Your goal → Leave out the pictures and copy each record below exactly.

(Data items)

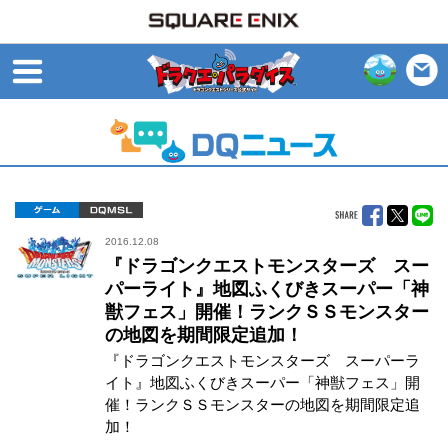
open
ゲーム
DQMSL
2016.12.08
『ドラゴンクエストモンスターズ スー
パーライト』地図ふくびきスーパー「神
獣フェス」開催！ランクＳＳモンスター
の地図を期間限定追加！
『ドラゴンクエストモンスターズ スーパーラ
イト』地図ふくびきスーパー「神獣フェス」開
催！ランクＳＳモンスターの地図を期間限定追
加！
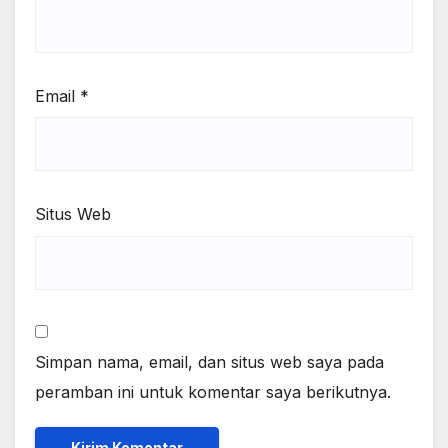
Email
*
Situs Web
Simpan nama, email, dan situs web saya pada
peramban ini untuk komentar saya berikutnya.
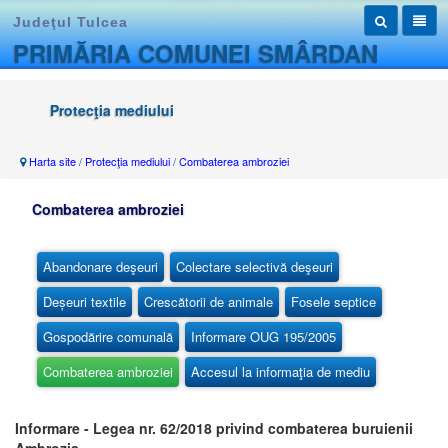
Judeţul Tulcea
PRIMĂRIA COMUNEI SMÂRDAN
Protecţia mediului
Harta site
/
Protecţia mediului
/
Combaterea ambroziei
Combaterea ambroziei
Abandonare deşeuri
Colectare selectivă deşeuri
Deșeuri textile
Crescătorii de animale
Fosele septice
Gospodărire comunală
Informare OUG 195/2005
Combaterea ambroziei
Accesul la informaţia de mediu
Informare - Legea nr. 62/2018 privind combaterea buruienii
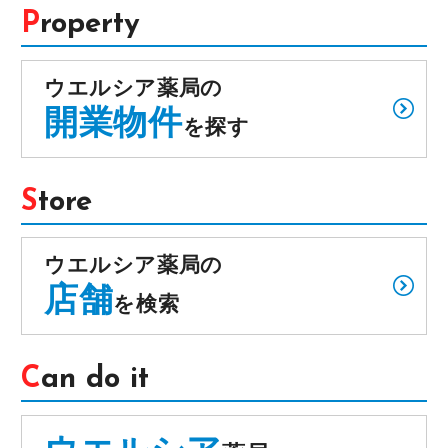
Property
ウエルシア薬局の
開業物件
を探す
Store
ウエルシア薬局の
店舗
を検索
Can do it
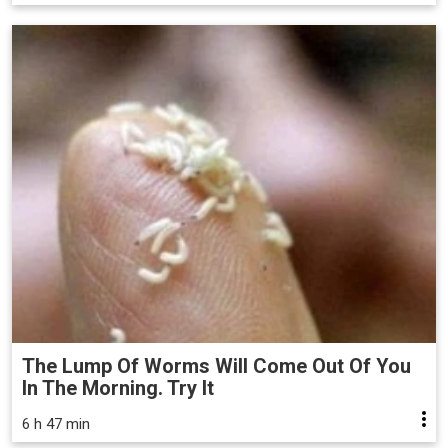
The Lump Of Worms Will Come Out Of You
In The Morning. Try It
6 h 47 min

Solution to this exercise →
open
ゲーム
DQMSL
2016.12.08
『ドラゴンクエストモンスターズ スー
パーライト』地図ふくびきスーパー「神
獣フェス」開催！ランクＳＳモンスター
の地図を期間限定追加！
『ドラゴンクエストモンスターズ スーパーラ
イト』地図ふくびきスーパー「神獣フェス」開
催！ランクＳＳモンスターの地図を期間限定追
加！
Email
*
Situs Web
Simpan nama, email, dan situs web saya pada
peramban ini untuk komentar saya berikutnya.
Judeţul Tulcea
PRIMĂRIA COMUNEI SMÂRDAN
Protecţia mediului
Harta site
/
Protecţia mediului
/
Combaterea ambroziei
Combaterea ambroziei
Abandonare deşeuri
Colectare selectivă deşeuri
Deșeuri textile
Crescătorii de animale
Fosele septice
Gospodărire comunală
Informare OUG 195/2005
Combaterea ambroziei
Accesul la informaţia de mediu
Informare - Legea nr. 62/2018 privind combaterea buruienii
Property
ウエルシア薬局の
開業物件
を探す
Store
ウエルシア薬局の
店舗
を検索
Can do it
The Lump Of Worms Will Come Out Of You
In The Morning. Try It
6 h 47 min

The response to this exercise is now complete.